Reading Smiles: Proxy Bias in Foundation Models for Facial Emotion Recognition

Tsangko, Iosif, Triantafyllopoulos, Andreas, Abdelmoula, Adem, Mallol-Ragolta, Adria, Schuller, Bjoern W.

arXiv.org Artificial Intelligence 

--Foundation Models (FMs) are rapidly transforming Affective Computing (AC), with Vision-Language Models (VLMs) now capable of recognising emotions in zero-shot settings. This paper probes a critical but underexplored question: what visual cues do these models rely on to infer affect, and are these cues psychologically grounded or superficially learnt? We benchmark varying scale VLMs on a teeth-annotated subset of AffectNet dataset and find consistent performance shifts depending on the presence of visible teeth.

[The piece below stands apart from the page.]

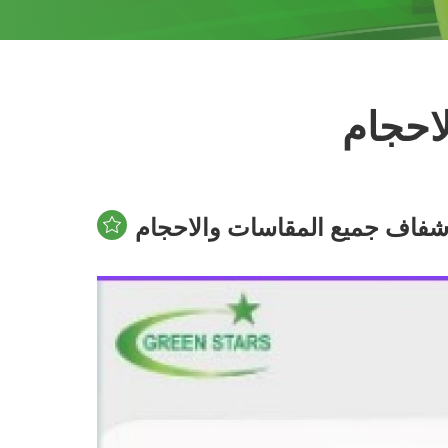
احجام
فاف جميع المقاسات والاحجام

Through structured introspection of -the best-performing model, i.e., GPT -4o, we show that facial attributes like eyebrow position drive much of its affective reasoning, revealing a high degree of internal consistency in its valence-arousal predictions. These patterns highlight the emergent nature of FMs behaviour, but also reveal risks: shortcut learning, bias, and fairness issues--especially in sensitive domains like mental health and education. Understanding and interpreting human emotions is fundamental to social interaction. From early developmental cues in infants, to high-stakes decision-making in adults, facial expressions serve as a primary channel for conveying affect.